Abstract ☜ link
It is well recognized that gut microbiota is involved in the biotransformation of ginsenosides by converting the polar ginsenosides to nonpolar bioactive ginsenosides. However, the roles of the gut microbiota on the pharmacokinetics of ginsenosides in humans have not yet been fully elucidated.

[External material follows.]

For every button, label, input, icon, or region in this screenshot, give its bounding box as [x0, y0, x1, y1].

Red ginseng (RG) or fermented red ginseng was orally administered to 34 healthy Korean volunteers, and the serum concentrations of the ginsenosides were determined using liquid chromatography–tandem mass spectrometry. In addition, the fecal ginsenoside Rd– and compound K (CK)–forming activities were measured. Then, the correlations between the pharmacokinetic profiles of the ginsenosides and the fecal ginsenoside–metabolizing activities were investigated.

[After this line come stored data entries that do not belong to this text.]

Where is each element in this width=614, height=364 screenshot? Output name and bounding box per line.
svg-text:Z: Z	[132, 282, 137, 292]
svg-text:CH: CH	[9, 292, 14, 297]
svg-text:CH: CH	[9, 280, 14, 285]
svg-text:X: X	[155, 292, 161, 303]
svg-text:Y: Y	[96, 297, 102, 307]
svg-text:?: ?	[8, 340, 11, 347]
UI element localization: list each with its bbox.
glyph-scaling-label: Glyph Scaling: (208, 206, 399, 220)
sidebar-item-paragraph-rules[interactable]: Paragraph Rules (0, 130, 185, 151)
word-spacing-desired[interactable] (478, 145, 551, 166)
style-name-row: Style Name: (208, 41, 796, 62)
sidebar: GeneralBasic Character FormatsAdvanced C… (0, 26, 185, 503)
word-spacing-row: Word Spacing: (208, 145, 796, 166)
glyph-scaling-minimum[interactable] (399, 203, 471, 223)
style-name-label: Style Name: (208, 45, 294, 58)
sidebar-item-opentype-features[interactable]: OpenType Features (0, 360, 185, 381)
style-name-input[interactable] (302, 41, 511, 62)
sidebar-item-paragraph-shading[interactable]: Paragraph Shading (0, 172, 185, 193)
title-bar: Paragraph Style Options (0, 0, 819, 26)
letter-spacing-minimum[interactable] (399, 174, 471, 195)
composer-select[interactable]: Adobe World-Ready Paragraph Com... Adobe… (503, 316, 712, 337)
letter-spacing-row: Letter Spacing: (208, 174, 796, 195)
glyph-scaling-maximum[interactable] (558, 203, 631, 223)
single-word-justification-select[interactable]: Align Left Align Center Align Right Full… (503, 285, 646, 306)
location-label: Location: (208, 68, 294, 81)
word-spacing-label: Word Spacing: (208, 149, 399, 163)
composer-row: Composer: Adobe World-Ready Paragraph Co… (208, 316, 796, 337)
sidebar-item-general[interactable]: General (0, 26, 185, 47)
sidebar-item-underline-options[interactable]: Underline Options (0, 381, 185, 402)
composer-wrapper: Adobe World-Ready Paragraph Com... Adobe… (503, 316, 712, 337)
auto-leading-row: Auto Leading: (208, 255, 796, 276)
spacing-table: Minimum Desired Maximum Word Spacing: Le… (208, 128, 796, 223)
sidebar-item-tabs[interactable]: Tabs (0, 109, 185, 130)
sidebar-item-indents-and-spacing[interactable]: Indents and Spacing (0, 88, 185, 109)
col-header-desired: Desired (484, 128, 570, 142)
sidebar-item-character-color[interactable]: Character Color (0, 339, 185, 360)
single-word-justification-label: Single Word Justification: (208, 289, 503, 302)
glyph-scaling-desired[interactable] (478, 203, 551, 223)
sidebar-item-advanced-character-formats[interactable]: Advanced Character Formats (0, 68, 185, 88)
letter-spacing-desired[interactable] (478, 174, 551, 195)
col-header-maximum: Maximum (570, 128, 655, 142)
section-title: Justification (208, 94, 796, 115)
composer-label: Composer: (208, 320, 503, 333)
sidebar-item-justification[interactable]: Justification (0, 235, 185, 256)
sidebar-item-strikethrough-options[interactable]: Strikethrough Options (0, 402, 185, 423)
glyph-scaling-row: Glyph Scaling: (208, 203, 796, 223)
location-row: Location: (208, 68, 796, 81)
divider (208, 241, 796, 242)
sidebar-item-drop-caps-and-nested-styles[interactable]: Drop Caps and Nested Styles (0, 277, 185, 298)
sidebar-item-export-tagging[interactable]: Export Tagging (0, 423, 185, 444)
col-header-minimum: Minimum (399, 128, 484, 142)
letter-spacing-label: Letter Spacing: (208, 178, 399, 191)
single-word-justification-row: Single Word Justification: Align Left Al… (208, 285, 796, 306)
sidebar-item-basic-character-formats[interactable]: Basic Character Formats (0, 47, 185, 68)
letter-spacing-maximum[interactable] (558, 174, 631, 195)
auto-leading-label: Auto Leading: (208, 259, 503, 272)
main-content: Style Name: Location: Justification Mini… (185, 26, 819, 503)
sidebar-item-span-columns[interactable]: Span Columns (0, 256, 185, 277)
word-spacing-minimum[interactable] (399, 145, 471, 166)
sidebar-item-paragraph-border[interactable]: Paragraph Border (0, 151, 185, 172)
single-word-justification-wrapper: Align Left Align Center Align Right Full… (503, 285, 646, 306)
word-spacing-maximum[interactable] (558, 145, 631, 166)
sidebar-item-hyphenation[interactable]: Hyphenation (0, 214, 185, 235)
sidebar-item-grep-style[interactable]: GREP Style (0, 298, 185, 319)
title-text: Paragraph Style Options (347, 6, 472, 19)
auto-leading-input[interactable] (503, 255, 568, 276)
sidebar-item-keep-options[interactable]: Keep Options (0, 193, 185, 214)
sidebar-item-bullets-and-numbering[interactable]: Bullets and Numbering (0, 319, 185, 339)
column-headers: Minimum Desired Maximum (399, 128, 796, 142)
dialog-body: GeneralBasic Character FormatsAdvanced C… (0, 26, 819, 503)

For the RG group, the area under the serum concentration–time curve values of ginsenosides Rd, F2, Rg3, and CK were 8.20 ± 11.95 ng·h/mL, 4.54 ± 3.70 ng·h/mL, 36.40 ± 19.68 ng·h/mL, and 40.30 ± 29.83 ng·h/mL, respectively. For the fermented red ginseng group, the the area under curve from zero to infinity (AUC∞) values of ginsenosides Rd, F2, Rg3, and CK were 187.90 ± 95.87 ng·h/mL, 30.24 ± 41.87 ng·h/mL, 28.68 ± 14.27 ng·h/mL, and 137.01 ± 96.16 ng·h/mL, respectively. The fecal CK-forming activities of the healthy volunteers were generally proportional to their ginsenoside Rd–forming activities. The area under the serum concentration–time curve value of CK exhibited an obvious positive correlation (r = 0.566, p < 0.01) with the fecal CK-forming activity.